Maersk lifts profit forecasts again as supply chain disruption persists

AP Møller-Maersk has again lifted its annual profit forecasts due to prolonged supply chain disruption, as the world’s second-largest container shipping group said that a “normalisation” in the market would take longer than expected.
The Danish shipping and logistics group said on Tuesday that it anticipated its full-year profits would be about a quarter higher than previously forecast and that the “gradual normalisation” in freight rates it thought would emerge in the middle of this year was now more likely to come in the fourth quarter.
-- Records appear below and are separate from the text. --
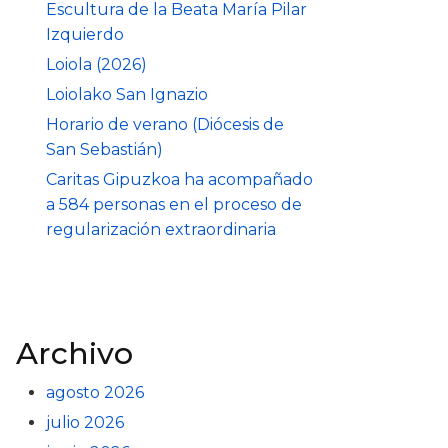
Escultura de la Beata María Pilar
Izquierdo
Loiola (2026)
Loiolako San Ignazio
Horario de verano (Diócesis de
San Sebastián)
Caritas Gipuzkoa ha acompañado
a 584 personas en el proceso de
regularización extraordinaria
Archivo
agosto 2026
julio 2026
Maersk raised its full-year forecast for underlying operating profits to about $31bn from $24bn previously. It now expects underlying earnings before interest, tax, depreciation and amortisation (ebitda) to reach $37bn this year from an earlier prediction of $30bn.
The sharp increase in forecasts came as it released figures from its second-quarter results a day earlier than expected, with revenues climbing 50 per cent to $21.7bn from the same period a year earlier. The group’s underlying operating profits more than doubled to $8.9bn in the quarter.
Maersk has been consistently surprised by how long supply chain woes have lasted, raising its earnings forecasts multiple times both this year and last as the group sets new records for profitability and revenue.
Regulators have asked questions about the boom the container shipping industry is enjoying, but Maersk and rivals say it is down to a mismatch between supply and demand, especially following the early waves of the Covid-19 pandemic in 2020 when consumer spending online surged.